RECORDS FOR THIS TASK:
....
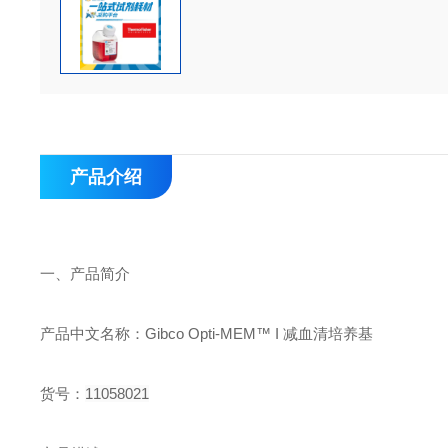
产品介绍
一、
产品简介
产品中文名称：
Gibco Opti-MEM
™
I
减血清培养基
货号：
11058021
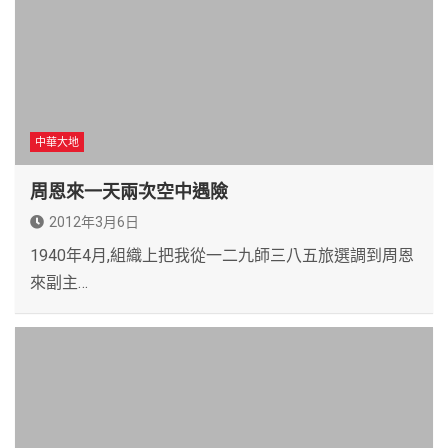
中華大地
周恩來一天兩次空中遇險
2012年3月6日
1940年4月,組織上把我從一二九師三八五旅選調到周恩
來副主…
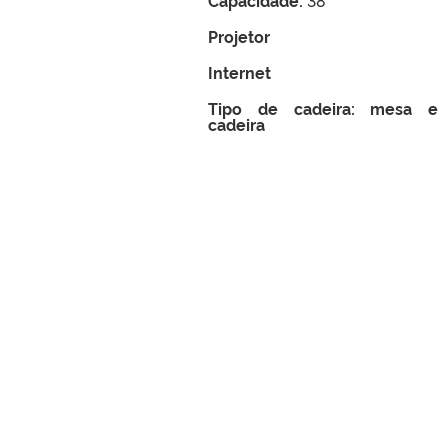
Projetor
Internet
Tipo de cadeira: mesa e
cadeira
....
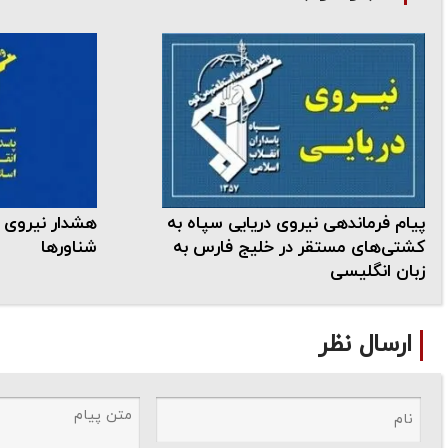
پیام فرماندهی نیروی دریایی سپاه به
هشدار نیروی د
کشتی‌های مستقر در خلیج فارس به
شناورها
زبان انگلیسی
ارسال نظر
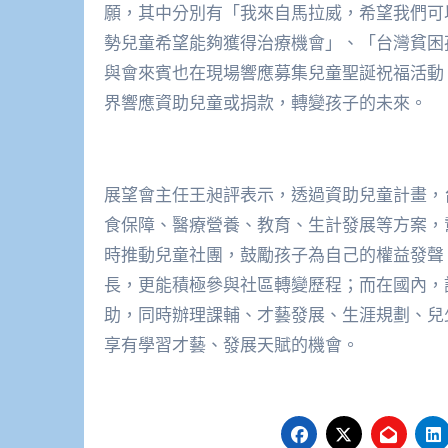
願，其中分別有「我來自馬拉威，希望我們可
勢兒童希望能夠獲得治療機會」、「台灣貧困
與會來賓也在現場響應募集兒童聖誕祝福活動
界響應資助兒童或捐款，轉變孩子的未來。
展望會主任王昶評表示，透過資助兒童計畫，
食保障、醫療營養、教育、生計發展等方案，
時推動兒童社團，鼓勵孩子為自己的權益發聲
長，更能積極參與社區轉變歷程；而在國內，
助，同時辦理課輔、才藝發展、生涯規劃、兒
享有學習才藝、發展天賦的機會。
....
AIM OF THE EXERCISE:
From the material above, give again exactly the lines from the one that contains "زبان انگلیسی" through the one that contains "享有學習才藝、發展天賦的機會。", and leave out the pictures.

FINISHED EXERCISE:
زبان انگلیسی
ارسال نظر
願，其中分別有「我來自馬拉威，希望我們可
勢兒童希望能夠獲得治療機會」、「台灣貧困
與會來賓也在現場響應募集兒童聖誕祝福活動
界響應資助兒童或捐款，轉變孩子的未來。
展望會主任王昶評表示，透過資助兒童計畫，
食保障、醫療營養、教育、生計發展等方案，
時推動兒童社團，鼓勵孩子為自己的權益發聲
長，更能積極參與社區轉變歷程；而在國內，
助，同時辦理課輔、才藝發展、生涯規劃、兒
享有學習才藝、發展天賦的機會。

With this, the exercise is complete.